Based on validation study results, this assay achieves >99% analytical sensitivity and specificity for single nucleotide variants, insertions and deletions <15bp in length, and exon-level deletions and duplications. Invitae's methods also detect insertions and deletions larger than 15bp but smaller than a full exon but sensitivity for these may be marginally reduced. Invitae’s deletion/duplication analysis determines copy number at a single exon resolution at virtually all targeted exons. However, in rare situations, single-exon copy number events may not be analyzed due to inherent sequence properties or isolated reduction in data quality. Certain types of variants, such as structural rearrangements (e.g. inversions, gene conversion events, translocations, etc.) or variants embedded in sequence with complex architecture (e.g. short tandem repeats or segmental duplications), may not be detected. Additionally, it may not be possible to fully resolve certain details about variants, such as mosaicism, phasing, or mapping ambiguity. Unless explicitly guaranteed, sequence changes in the promoter, non-coding exons, and other non-coding regions are not covered by this assay. Please consult the test definition on our website for details regarding regions or types of variants that are covered or excluded for this test. This report reflects the analysis of an extracted genomic DNA sample. In very rare cases, (circulating hematolymphoid neoplasm, bone marrow transplant, recent blood transfusion) the analyzed DNA may not represent the patient's constitutional genome.

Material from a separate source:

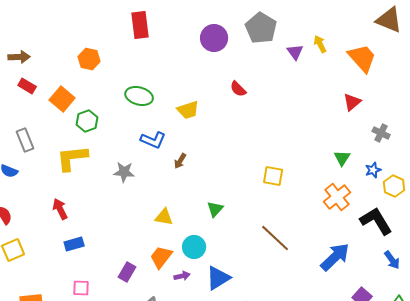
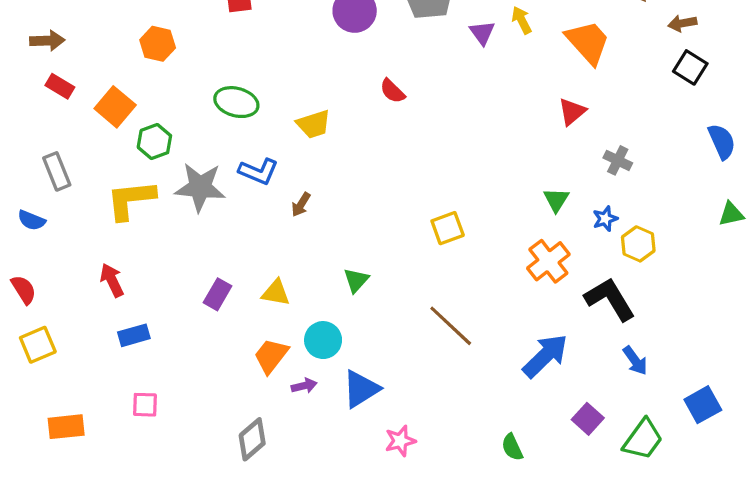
gray star: (124, 172) -> (200, 187), moved, size x1.5
yellow square: (273, 176) -> (448, 228), turned -30
purple rectangle: (127, 272) -> (217, 294), moved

Gene Transcript reference Sequencing analysis Deletion/Duplication analysis
ADSL NM_000026.2
ALDH5A1 NM_001080.3
ATRX NM_000489.4
CDKL5 NM_003159.2
CNTNAP2 NM_014141.5
DYRK1A NM_001396.3
EHMT1 NM_024757.4
FOXG1 NM_005249.4
GABBR2 NM_005458.7
GABRD NM_000815.4
HDAC8 NM_018486.2
IQSEC2 NM_001111125.2
JMJD1C NM_032776.2
KANSL1* NM_001193466.1
MBD5 NM_018328.4
MECP2 NM_004992.3; NM_001110792.1
MEF2C NM_002397.4
NGLY1 NM_018297.3
NRXN1 NM_001135659.1
SATB2 NM_015265.3
SCN8A* NM_014191.3; NM_001330260.1
SLC9A6 NM_006359.2
STXBP1 NM_003165.3
TBL1XR1 NM_024665.4
TCF4 NM_001083962.1
UBE3A* NM_130838.1
WDR45 NM_007075.3
ZEB2 NM_014795.3

KANSL1: Deletion/duplication analysis is not offered for exons 2-3.
SCN8A: Analysis includes exon 6 of NM_001330260.1.
UBE3A: Analysis includes sequencing and deletion/duplication analysis but does not detect uniparental disomy or imprinting center defects.